- Required work: Word for word, reproduce all entries below, leaving every picture out.

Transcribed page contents
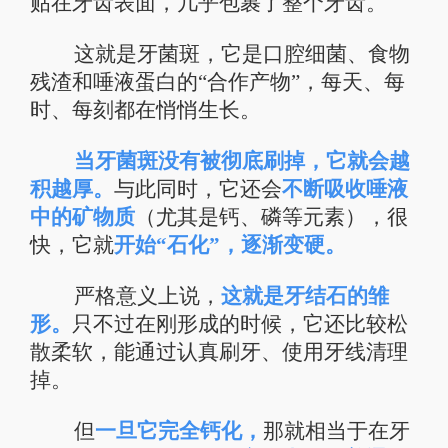
贴在牙齿表面，几乎包裹了整个牙齿。
这就是牙菌斑，它是口腔细菌、食物
残渣和唾液蛋白的“合作产物”，每天、每
时、每刻都在悄悄生长。
当牙菌斑没有被彻底刷掉，它就会越
积越厚。
与此同时，它还会
不断吸收唾液
中的矿物质
（尤其是钙、磷等元素），很
快，它就
开始“石化”，逐渐变硬。
严格意义上说，
这就是牙结石的雏
形。
只不过在刚形成的时候，它还比较松
散柔软，能通过认真刷牙、使用牙线清理
掉。
但
一旦它完全钙化，
那就相当于在牙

- Written solution:
贴在牙齿表面，几乎包裹了整个牙齿。
这就是牙菌斑，它是口腔细菌、食物
残渣和唾液蛋白的“合作产物”，每天、每
时、每刻都在悄悄生长。
当牙菌斑没有被彻底刷掉，它就会越
积越厚。
与此同时，它还会
不断吸收唾液
中的矿物质
（尤其是钙、磷等元素），很
快，它就
开始“石化”，逐渐变硬。
严格意义上说，
这就是牙结石的雏
形。
只不过在刚形成的时候，它还比较松
散柔软，能通过认真刷牙、使用牙线清理
掉。
但
一旦它完全钙化，
那就相当于在牙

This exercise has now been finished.